== YOUR OBJECTIVE ==
Only the count is wanted here: how many lines of the entries hold the string "камере"?
★ ★ ★ ★ ★ ★ ★
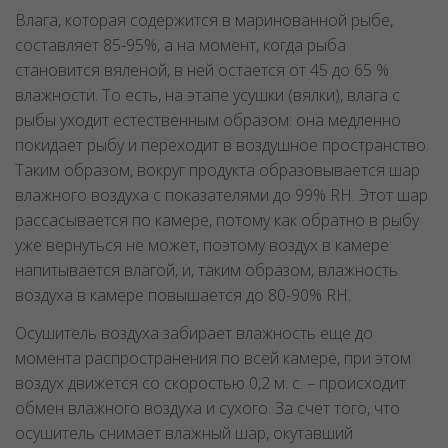
Влага, которая содержится в маринованной рыбе,
составляет 85-95%, а на момент, когда рыба
становится вяленой, в ней остается от 45 до 65 %
влажности. То есть, на этапе усушки (вялки), влага с
рыбы уходит естественным образом: она медленно
покидает рыбу и переходит в воздушное пространство.
Таким образом, вокруг продукта образовывается шар
влажного воздуха с показателями до 99% RH. Этот шар
рассасывается по камере, потому как обратно в рыбу
уже вернуться не может, поэтому воздух в камере
напитывается влагой, и, таким образом, влажность
воздуха в камере повышается до 80-90% RH.
Осушитель воздуха забирает влажность еще до
момента распространения по всей камере, при этом
воздух движется со скоростью 0,2 м. с. – происходит
обмен влажного воздуха и сухого. За счет того, что
осушитель снимает влажный шар, окутавший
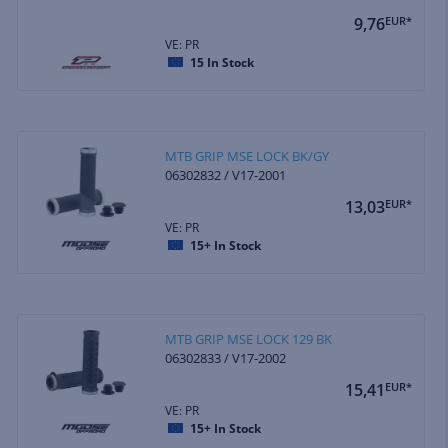
9,76
EUR*
VE: PR
15
In Stock
MTB GRIP MSE LOCK BK/GY
06302832 / V17-2001
13,03
EUR*
VE: PR
15+
In Stock
MTB GRIP MSE LOCK 129 BK
06302833 / V17-2002
15,41
EUR*
VE: PR
15+
In Stock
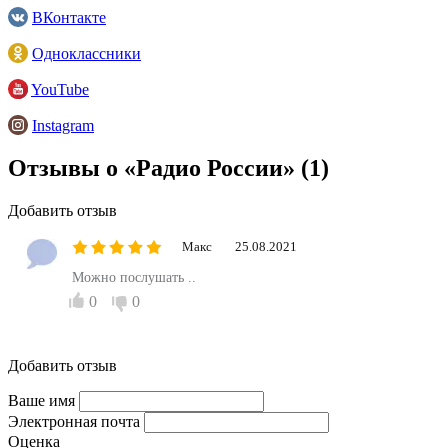
ВКонтакте
Одноклассники
YouTube
Instagram
Отзывы о «Радио России»
(1)
Добавить отзыв
Макс
25.08.2021
Можно послушать ..
0
0
Добавить отзыв
Ваше имя
Электронная почта
Оценка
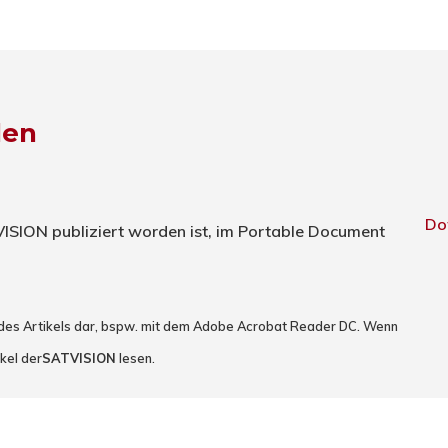
den
Do
TVISION publiziert worden ist, im Portable Document
 des Artikels dar, bspw. mit dem Adobe Acrobat Reader DC. Wenn
kel der
SATVISION
lesen.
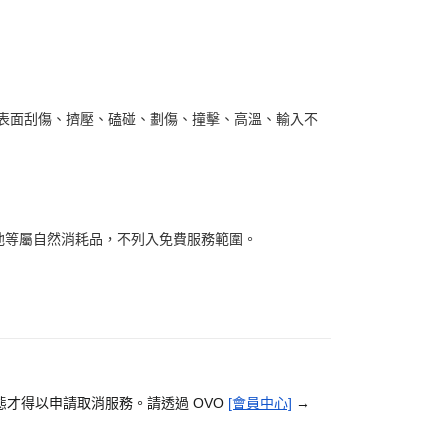
或表面刮傷、擠壓、磕碰、劃傷、撞擊、高溫、輸入不
池等屬自然消耗品，不列入免費服務範圍。
才得以申請取消服務。請透過 OVO
[會員中心]
→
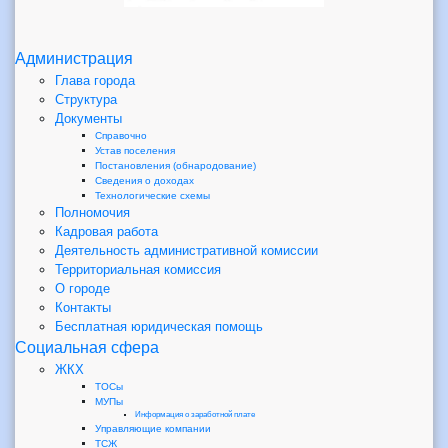
Администрация
Глава города
Структура
Документы
Справочно
Устав поселения
Постановления (обнародование)
Сведения о доходах
Технологические схемы
Полномочия
Кадровая работа
Деятельность административной комиссии
Территориальная комиссия
О городе
Контакты
Бесплатная юридическая помощь
Социальная сфера
ЖКХ
ТОСы
МУПы
Информация о заработной плате
Управляющие компании
ТСЖ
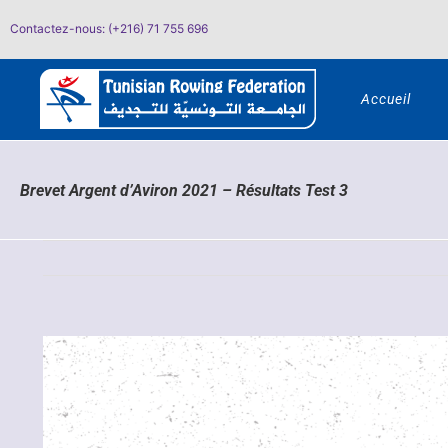
Passer
Contactez-nous: (+216) 71 755 696
au
contenu
Accueil
Brevet Argent d’Aviron 2021 – Résultats Test 3
Voir
l'image
agrandie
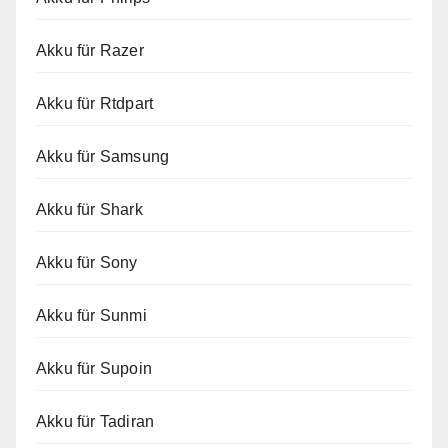
Akku für Razer
Akku für Rtdpart
Akku für Samsung
Akku für Shark
Akku für Sony
Akku für Sunmi
Akku für Supoin
Akku für Tadiran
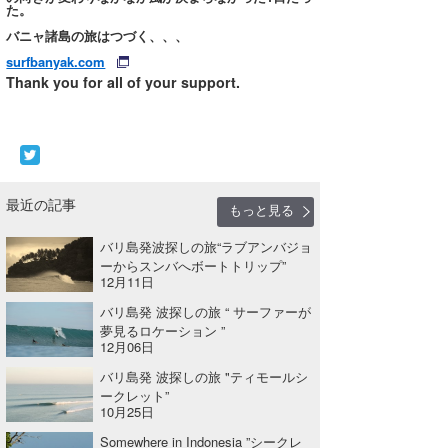
た。
バニャ諸島の旅はつづく、、、
surfbanyak.com
Thank you for all of your support.
最近の記事
もっと見る
バリ島発波探しの旅“ラブアンバジョ
ーからスンバへボートトリップ”
12月11日
バリ島発 波探しの旅 “ サーファーが
夢見るロケーション ”
12月06日
バリ島発 波探しの旅 "ティモールシ
ークレット”
10月25日
Somewhere in Indonesia ”シークレ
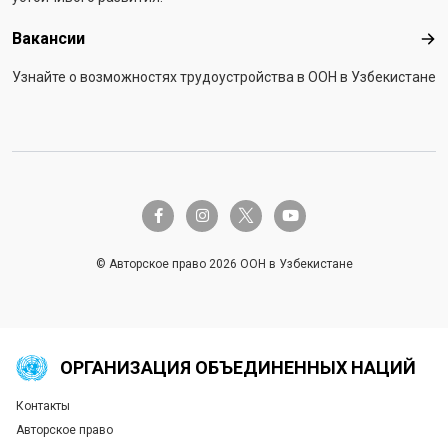
Вакансии
Вак
Узнайте о возможностях трудоустройства в ООН в Узбекистане
twitter-x
facebook-f
instagram
youtube
© Авторское право 2026 ООН в Узбекистане
ОРГАНИЗАЦИЯ ОБЪЕДИНЕННЫХ НАЦИЙ
Контакты
Global U.N. menu
Авторское право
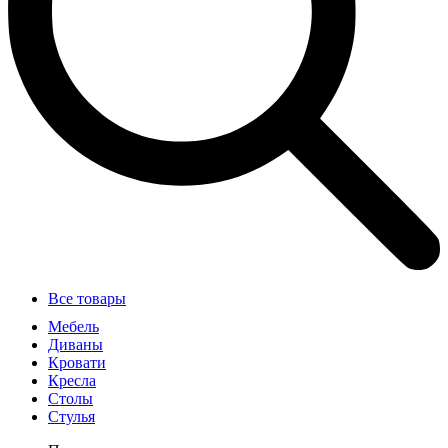
Все товары
Мебель
Диваны
Кровати
Кресла
Столы
Стулья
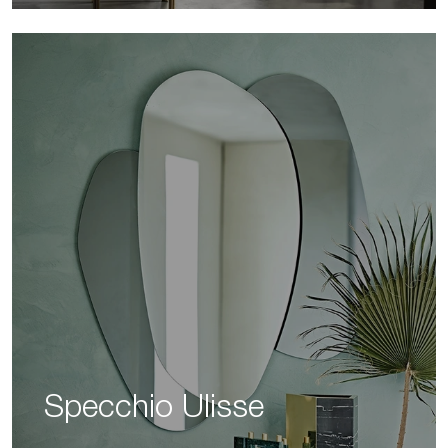
Specchio Ulisse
★ ★ ★ ★ ★ ★ ★
== PROBLEM SOLUTION ==
4